> **WHAT TO WORK ON**
Look through the material below. Copy every line with the string "chart" in it.

> **RECORD SET**
========

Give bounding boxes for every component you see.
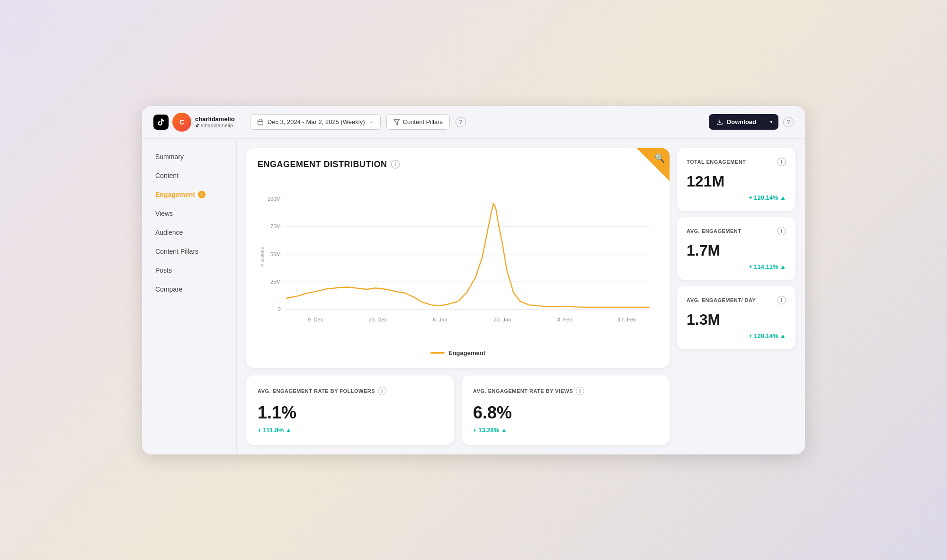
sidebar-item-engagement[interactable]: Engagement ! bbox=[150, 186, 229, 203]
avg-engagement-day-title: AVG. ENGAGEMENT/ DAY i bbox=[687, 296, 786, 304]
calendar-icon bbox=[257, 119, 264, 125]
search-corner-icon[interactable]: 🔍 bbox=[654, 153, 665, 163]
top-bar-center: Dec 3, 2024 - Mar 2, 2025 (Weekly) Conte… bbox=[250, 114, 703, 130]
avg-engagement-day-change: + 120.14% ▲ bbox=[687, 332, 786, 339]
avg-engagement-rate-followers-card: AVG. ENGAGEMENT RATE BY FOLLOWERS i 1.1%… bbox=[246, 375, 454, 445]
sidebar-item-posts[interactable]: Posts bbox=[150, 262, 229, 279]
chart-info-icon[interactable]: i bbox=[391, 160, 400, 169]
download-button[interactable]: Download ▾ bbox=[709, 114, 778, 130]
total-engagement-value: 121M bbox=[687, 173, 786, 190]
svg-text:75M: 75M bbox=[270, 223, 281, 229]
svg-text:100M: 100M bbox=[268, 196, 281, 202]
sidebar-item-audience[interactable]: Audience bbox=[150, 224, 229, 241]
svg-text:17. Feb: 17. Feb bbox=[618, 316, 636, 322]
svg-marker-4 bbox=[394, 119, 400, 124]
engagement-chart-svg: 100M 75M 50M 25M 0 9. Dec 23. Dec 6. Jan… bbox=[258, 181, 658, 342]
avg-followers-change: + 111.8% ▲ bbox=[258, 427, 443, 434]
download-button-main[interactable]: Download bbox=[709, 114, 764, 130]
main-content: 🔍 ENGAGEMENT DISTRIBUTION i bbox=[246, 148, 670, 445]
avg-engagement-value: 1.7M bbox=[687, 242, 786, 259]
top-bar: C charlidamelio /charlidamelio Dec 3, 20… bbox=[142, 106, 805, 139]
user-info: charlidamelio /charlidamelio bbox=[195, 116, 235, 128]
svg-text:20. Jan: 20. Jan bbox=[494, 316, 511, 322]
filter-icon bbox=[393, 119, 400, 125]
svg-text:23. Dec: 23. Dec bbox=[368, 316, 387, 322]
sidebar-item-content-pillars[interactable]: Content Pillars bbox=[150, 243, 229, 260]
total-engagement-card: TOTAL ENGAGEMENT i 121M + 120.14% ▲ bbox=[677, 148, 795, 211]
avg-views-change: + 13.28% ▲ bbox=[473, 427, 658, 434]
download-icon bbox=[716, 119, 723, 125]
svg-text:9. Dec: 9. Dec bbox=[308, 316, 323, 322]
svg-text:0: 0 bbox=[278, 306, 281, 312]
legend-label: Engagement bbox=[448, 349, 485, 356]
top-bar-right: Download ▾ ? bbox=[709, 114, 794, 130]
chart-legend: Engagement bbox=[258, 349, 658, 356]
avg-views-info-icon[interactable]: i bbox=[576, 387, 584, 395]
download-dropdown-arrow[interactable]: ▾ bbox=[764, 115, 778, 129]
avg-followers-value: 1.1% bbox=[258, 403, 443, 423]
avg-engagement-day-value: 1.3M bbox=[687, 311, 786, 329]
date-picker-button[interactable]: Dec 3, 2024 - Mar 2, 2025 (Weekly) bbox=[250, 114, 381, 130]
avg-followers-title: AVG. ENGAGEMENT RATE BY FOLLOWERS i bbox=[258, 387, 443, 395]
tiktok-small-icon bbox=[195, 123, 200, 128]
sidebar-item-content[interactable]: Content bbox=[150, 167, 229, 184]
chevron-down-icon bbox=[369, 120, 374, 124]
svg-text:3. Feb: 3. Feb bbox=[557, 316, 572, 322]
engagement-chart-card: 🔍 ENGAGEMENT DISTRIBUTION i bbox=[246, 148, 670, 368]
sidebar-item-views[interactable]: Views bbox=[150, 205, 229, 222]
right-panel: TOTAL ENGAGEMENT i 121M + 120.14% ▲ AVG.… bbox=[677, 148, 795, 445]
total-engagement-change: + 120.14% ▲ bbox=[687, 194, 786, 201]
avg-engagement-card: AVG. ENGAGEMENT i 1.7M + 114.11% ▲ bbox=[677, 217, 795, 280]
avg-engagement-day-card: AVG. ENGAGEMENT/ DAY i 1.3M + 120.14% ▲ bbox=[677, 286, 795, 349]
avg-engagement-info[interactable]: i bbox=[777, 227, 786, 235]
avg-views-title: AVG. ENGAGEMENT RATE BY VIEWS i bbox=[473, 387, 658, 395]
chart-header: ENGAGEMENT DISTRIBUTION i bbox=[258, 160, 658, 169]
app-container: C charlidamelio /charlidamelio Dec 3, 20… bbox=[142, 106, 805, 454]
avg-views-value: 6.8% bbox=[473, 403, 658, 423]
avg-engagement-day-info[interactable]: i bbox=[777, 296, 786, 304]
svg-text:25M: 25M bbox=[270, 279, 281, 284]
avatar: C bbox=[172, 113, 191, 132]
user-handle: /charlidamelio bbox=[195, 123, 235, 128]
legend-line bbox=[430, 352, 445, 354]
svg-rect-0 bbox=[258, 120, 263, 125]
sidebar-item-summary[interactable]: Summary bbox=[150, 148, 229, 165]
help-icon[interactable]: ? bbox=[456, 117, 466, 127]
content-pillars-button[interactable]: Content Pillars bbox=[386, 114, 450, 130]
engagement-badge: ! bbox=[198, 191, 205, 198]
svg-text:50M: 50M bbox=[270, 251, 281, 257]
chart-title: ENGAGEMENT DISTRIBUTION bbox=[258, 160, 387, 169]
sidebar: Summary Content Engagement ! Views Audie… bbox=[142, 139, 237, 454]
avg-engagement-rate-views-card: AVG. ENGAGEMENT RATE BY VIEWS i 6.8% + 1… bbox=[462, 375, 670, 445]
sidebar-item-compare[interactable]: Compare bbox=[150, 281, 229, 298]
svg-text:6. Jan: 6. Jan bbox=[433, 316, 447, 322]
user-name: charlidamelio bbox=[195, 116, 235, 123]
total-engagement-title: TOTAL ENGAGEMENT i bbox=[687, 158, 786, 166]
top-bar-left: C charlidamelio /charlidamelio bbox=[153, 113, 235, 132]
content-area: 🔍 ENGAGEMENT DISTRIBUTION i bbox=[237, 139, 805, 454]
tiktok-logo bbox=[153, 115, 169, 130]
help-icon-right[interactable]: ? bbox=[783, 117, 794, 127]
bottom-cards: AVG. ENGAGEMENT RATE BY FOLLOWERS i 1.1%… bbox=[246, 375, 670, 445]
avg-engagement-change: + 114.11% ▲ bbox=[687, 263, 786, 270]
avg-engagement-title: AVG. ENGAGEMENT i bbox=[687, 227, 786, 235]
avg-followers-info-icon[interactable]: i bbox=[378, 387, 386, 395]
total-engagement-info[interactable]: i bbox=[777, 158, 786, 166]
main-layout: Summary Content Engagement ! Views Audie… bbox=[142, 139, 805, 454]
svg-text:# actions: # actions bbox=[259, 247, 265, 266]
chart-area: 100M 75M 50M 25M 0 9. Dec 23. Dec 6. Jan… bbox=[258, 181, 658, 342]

========

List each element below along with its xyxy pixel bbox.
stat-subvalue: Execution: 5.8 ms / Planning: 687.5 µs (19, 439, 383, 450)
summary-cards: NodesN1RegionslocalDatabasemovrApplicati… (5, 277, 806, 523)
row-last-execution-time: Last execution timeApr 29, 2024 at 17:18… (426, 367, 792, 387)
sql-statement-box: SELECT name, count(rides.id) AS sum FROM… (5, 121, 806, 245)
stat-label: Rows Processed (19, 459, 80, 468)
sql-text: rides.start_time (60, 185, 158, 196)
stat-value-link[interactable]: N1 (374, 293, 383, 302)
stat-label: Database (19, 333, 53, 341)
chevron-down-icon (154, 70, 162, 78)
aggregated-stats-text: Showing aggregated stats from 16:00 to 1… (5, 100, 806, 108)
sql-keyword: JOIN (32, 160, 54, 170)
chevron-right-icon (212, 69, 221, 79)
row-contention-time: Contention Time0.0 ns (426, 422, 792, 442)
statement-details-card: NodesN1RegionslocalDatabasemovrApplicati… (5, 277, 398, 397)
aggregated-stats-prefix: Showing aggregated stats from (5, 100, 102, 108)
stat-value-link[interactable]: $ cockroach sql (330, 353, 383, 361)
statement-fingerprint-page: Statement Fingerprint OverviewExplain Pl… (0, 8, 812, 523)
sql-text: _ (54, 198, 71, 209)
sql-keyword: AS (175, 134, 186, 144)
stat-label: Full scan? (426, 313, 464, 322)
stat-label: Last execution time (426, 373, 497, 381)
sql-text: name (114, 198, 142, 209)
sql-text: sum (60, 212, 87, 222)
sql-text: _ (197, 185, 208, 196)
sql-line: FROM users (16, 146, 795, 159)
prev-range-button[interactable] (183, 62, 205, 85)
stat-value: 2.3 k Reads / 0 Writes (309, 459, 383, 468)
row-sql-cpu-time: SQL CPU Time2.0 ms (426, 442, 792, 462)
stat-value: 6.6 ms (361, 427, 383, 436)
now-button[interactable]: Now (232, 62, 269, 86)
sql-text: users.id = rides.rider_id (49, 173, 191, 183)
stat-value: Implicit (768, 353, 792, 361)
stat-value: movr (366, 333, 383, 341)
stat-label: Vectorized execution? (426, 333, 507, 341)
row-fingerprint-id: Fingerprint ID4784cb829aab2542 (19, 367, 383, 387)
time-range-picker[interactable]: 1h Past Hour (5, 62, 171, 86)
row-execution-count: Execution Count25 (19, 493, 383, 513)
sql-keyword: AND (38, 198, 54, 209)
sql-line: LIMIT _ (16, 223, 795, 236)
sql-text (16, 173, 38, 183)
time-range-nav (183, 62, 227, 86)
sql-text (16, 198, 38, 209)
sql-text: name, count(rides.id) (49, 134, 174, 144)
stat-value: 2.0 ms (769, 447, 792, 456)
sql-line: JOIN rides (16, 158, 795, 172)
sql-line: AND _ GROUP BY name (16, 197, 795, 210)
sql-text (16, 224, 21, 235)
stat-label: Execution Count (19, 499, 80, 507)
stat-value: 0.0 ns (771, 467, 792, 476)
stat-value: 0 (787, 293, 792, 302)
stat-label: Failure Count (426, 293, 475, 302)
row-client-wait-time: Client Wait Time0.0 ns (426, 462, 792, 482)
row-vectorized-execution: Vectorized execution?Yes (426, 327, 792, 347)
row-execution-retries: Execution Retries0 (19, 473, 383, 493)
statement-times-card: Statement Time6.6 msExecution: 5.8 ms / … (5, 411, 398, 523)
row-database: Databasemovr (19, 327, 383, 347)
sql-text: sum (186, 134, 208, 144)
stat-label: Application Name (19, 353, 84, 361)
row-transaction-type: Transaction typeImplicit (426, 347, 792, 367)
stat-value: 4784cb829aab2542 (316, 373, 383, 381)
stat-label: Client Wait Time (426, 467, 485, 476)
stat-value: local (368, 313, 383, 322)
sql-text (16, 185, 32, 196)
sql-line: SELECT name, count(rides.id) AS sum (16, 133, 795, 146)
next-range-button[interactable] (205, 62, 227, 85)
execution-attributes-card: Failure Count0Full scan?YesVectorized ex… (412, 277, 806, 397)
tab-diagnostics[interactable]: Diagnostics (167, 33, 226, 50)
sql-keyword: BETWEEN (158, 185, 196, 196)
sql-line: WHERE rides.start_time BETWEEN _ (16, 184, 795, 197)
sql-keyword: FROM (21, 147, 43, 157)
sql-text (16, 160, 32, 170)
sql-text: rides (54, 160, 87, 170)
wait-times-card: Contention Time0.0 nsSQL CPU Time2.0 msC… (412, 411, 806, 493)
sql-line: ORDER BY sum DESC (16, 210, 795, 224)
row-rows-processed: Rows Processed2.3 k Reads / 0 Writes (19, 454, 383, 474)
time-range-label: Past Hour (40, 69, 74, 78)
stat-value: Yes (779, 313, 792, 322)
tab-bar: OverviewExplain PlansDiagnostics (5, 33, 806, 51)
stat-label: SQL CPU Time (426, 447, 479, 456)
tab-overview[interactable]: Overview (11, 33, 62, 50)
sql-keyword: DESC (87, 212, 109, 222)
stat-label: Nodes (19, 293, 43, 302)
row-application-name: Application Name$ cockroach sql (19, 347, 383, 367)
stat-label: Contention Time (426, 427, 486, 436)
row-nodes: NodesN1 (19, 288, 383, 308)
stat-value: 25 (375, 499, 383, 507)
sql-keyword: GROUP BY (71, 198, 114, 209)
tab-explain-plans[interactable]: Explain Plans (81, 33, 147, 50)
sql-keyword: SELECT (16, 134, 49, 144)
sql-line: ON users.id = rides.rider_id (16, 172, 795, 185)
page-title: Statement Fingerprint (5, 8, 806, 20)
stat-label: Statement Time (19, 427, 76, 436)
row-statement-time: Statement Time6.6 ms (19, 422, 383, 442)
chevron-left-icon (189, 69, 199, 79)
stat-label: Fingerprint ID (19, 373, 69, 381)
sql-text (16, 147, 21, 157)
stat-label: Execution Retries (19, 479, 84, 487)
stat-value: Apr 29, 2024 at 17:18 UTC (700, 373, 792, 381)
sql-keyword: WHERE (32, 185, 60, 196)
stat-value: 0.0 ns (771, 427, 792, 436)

========

> **PROBLEM SOLUTION**
chart-info-icon[interactable]: i bbox=[391, 160, 400, 169]
engagement-chart-svg: 100M 75M 50M 25M 0 9. Dec 23. Dec 6. Jan… bbox=[258, 181, 658, 342]
chart-legend: Engagement bbox=[258, 349, 658, 356]
engagement-chart-card: 🔍 ENGAGEMENT DISTRIBUTION i bbox=[246, 148, 670, 368]
chart-header: ENGAGEMENT DISTRIBUTION i bbox=[258, 160, 658, 169]
chart-title: ENGAGEMENT DISTRIBUTION bbox=[258, 160, 387, 169]
chart-area: 100M 75M 50M 25M 0 9. Dec 23. Dec 6. Jan… bbox=[258, 181, 658, 342]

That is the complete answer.